> DIRECTIONS FOR THIS TASK: Which lines in the records below contain the word "Technik"? Copy each of them.

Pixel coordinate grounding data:
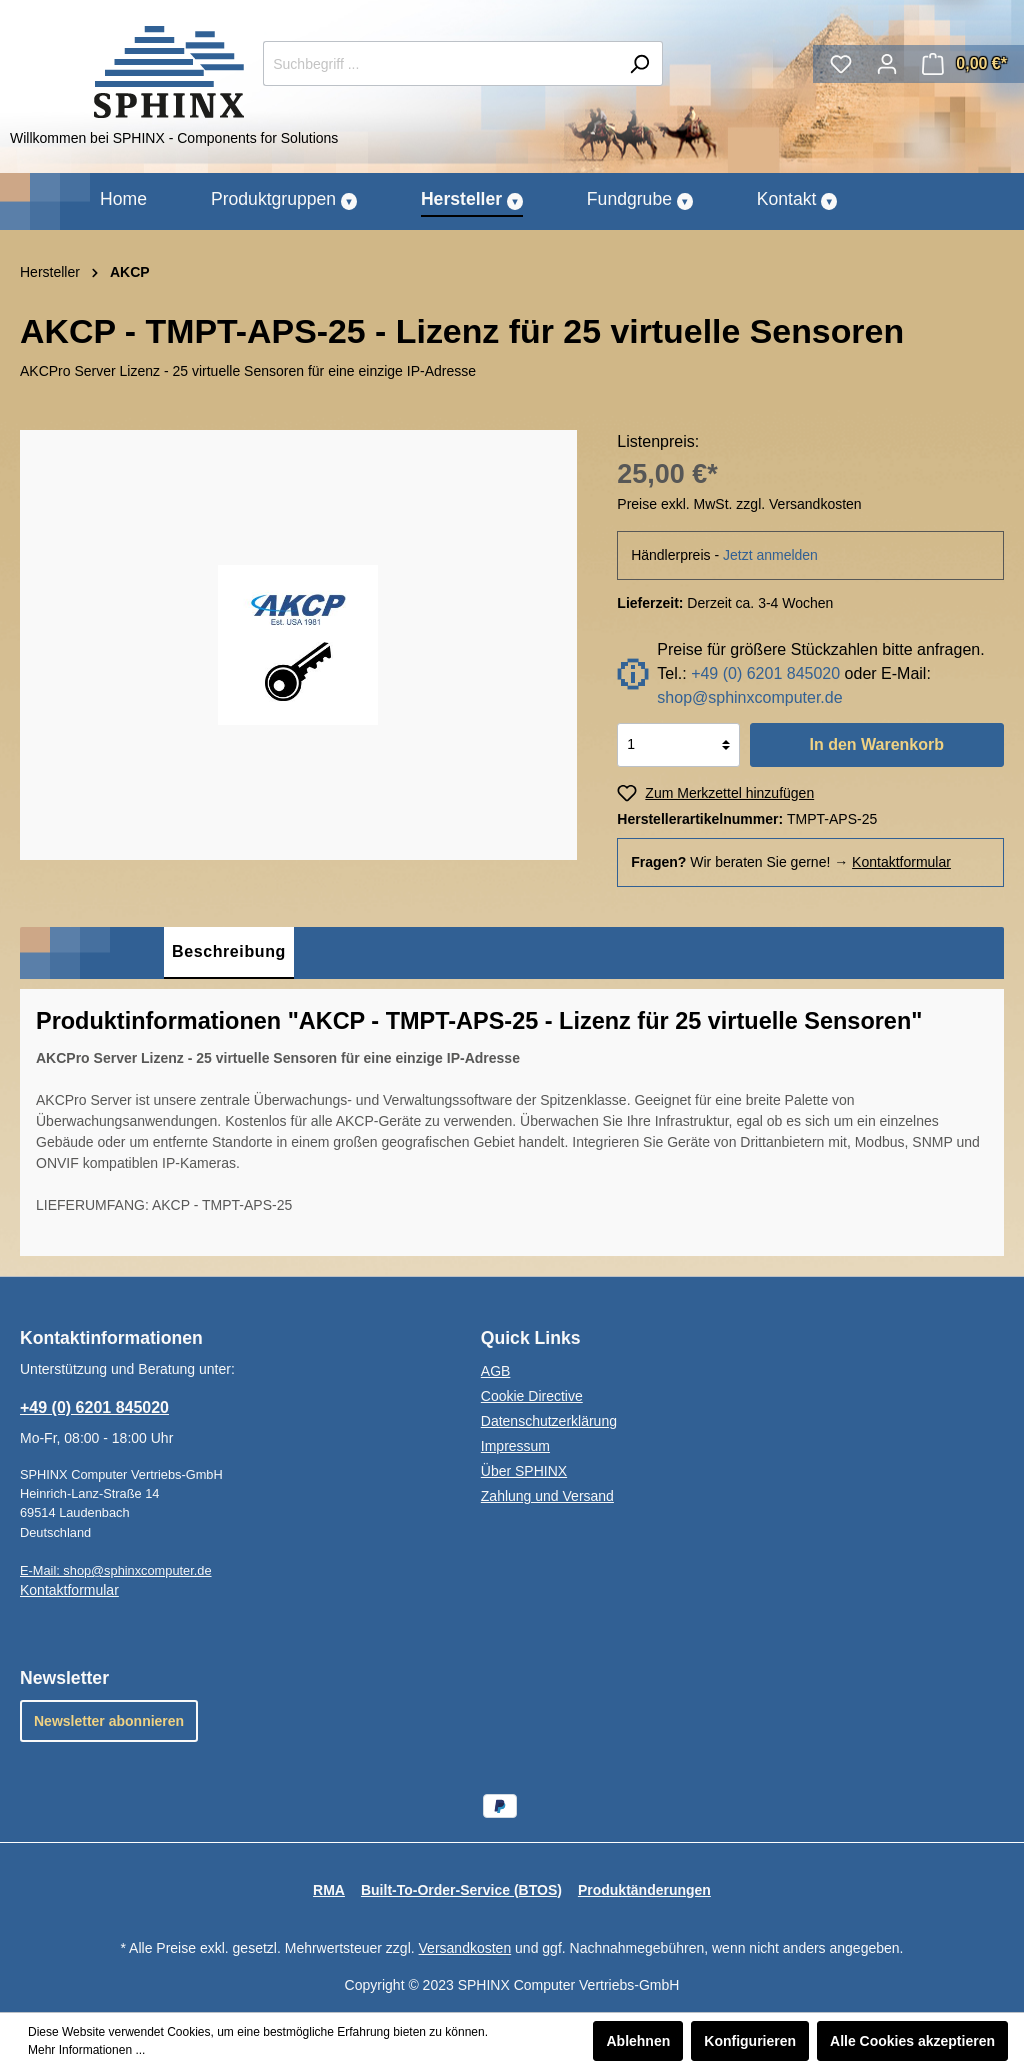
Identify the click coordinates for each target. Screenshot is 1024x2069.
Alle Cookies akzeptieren (912, 2041)
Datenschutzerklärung (549, 1421)
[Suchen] (639, 63)
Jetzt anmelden (770, 555)
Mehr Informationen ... (86, 2050)
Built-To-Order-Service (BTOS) (461, 1890)
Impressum (515, 1446)
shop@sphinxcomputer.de (749, 697)
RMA (329, 1890)
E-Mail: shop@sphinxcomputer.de (116, 1570)
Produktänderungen (644, 1890)
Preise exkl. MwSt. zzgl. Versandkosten (739, 504)
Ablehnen (638, 2041)
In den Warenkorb (876, 744)
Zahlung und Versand (547, 1496)
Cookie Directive (532, 1396)
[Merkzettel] (841, 64)
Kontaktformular (901, 862)
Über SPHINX (524, 1471)
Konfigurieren (750, 2041)
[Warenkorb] (964, 64)
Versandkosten (465, 1948)
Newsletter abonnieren (109, 1721)
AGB (496, 1371)
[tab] (229, 953)
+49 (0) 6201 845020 (765, 673)
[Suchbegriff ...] (440, 63)
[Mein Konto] (887, 64)
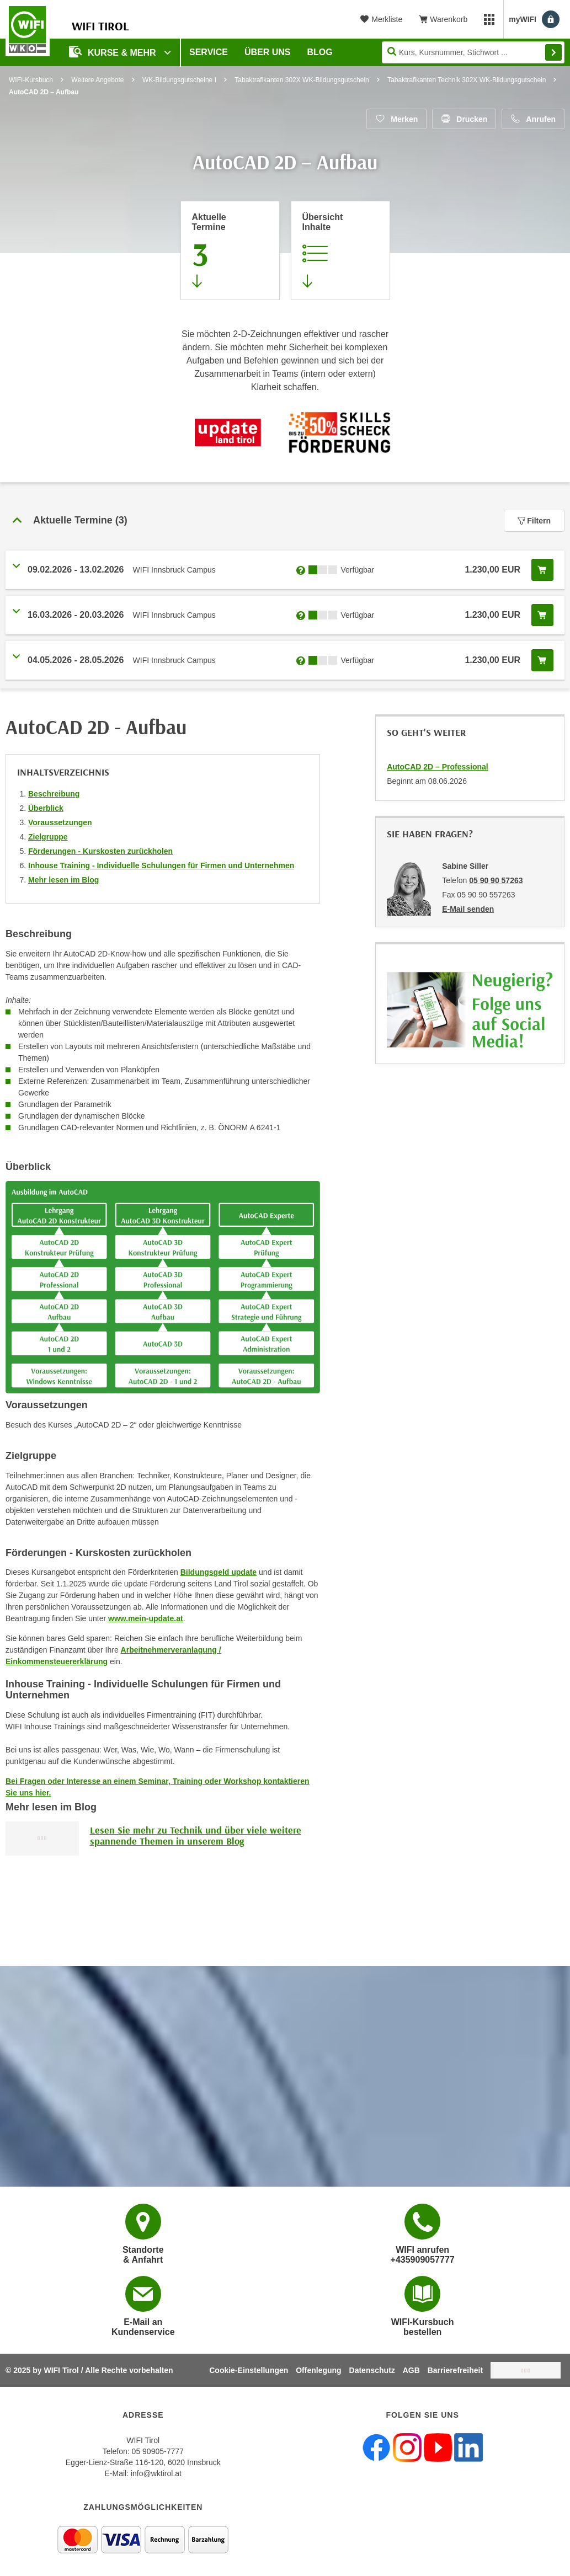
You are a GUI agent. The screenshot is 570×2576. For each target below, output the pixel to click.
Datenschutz (372, 2370)
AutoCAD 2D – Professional (437, 766)
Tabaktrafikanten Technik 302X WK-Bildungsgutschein (466, 80)
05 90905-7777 (158, 2451)
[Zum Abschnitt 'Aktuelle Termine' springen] (230, 250)
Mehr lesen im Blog (63, 879)
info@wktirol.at (156, 2473)
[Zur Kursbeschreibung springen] (340, 250)
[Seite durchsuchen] (473, 52)
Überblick (45, 808)
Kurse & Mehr (113, 51)
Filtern (534, 520)
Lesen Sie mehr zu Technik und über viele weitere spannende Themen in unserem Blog (195, 1835)
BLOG (320, 52)
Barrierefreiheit (455, 2370)
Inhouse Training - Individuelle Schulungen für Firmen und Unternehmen (161, 865)
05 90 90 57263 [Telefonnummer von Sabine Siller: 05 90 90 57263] (496, 880)
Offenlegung (318, 2370)
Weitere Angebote (97, 80)
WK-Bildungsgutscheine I (179, 80)
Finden (553, 52)
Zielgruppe (48, 836)
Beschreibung (53, 793)
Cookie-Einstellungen (248, 2370)
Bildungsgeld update (218, 1572)
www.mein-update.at (145, 1618)
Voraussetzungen (60, 822)
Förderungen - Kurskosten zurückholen (100, 851)
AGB (411, 2370)
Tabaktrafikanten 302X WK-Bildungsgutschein (302, 80)
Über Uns (267, 52)
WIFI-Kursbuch (31, 80)
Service (208, 52)
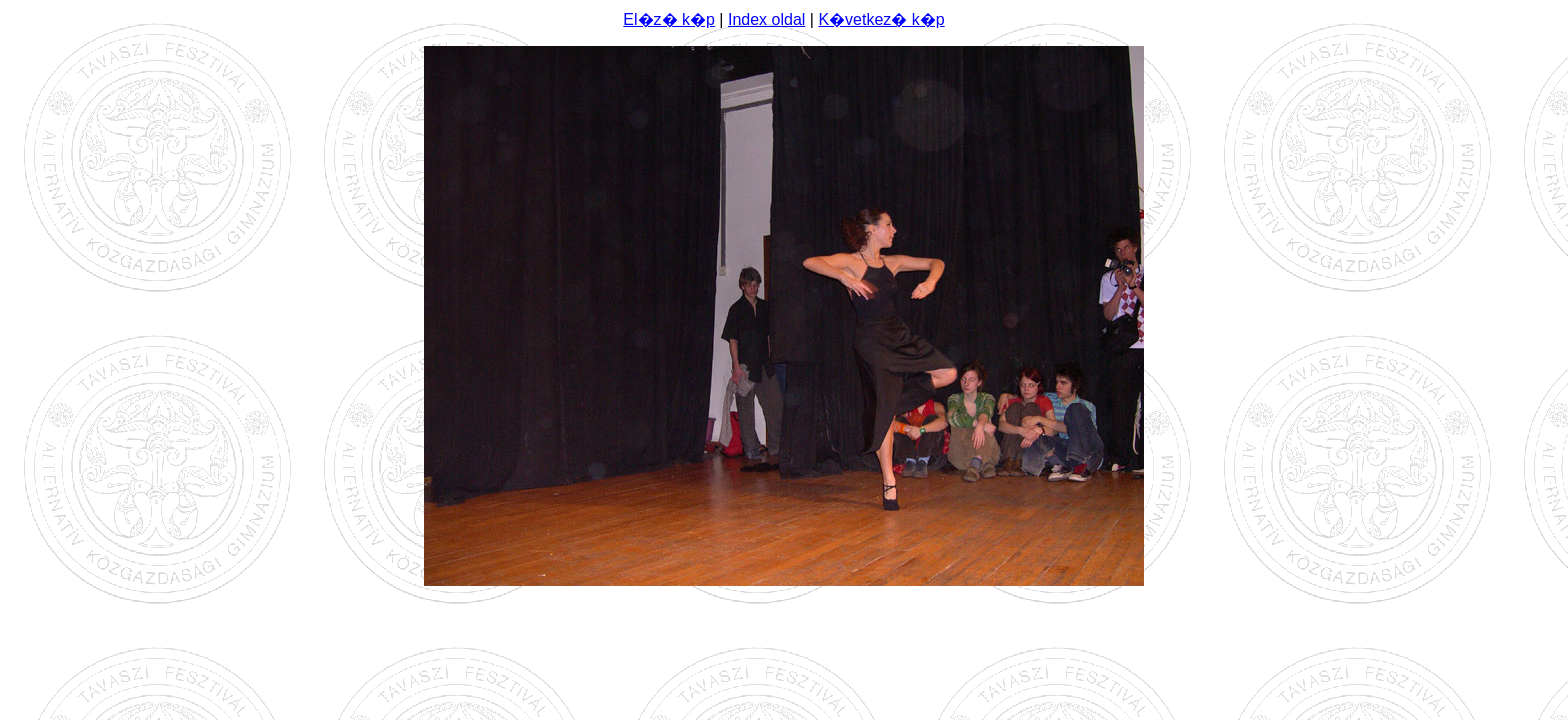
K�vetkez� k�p (881, 19)
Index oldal (766, 19)
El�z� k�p (669, 19)
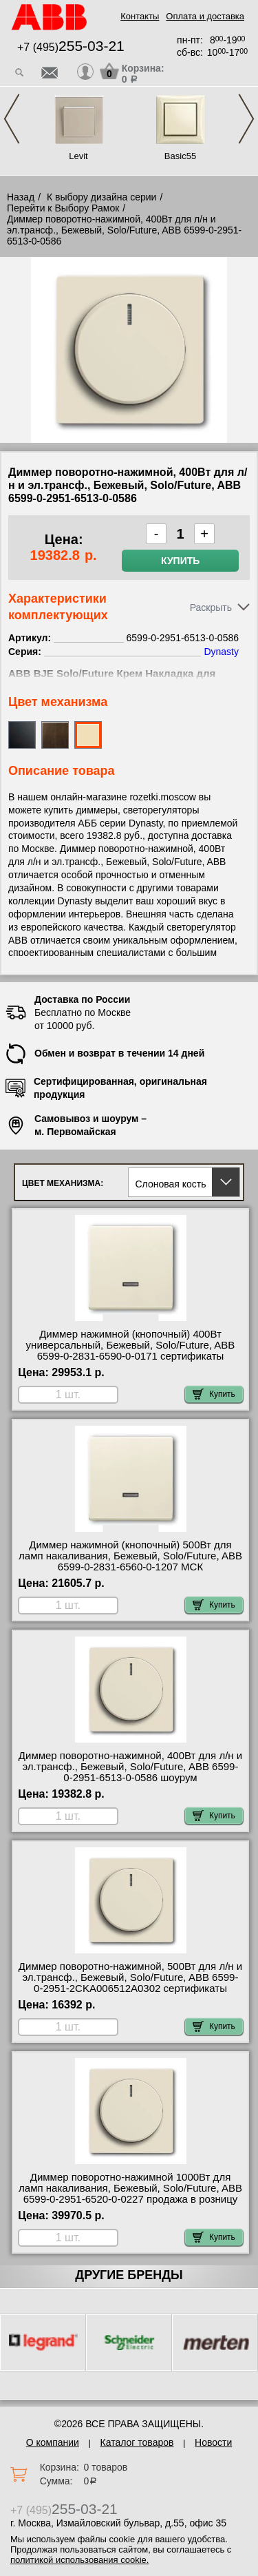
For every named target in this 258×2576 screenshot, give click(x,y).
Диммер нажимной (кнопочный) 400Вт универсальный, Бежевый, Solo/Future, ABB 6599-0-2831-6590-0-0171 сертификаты (130, 1345)
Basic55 (180, 156)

> RESPONSE TO THE EXERCISE:
Tabaktrafikanten Technik 302X WK-Bildungsgutschein (466, 80)
Lesen Sie mehr zu Technik und über viele weitere spannende Themen in unserem Blog (195, 1835)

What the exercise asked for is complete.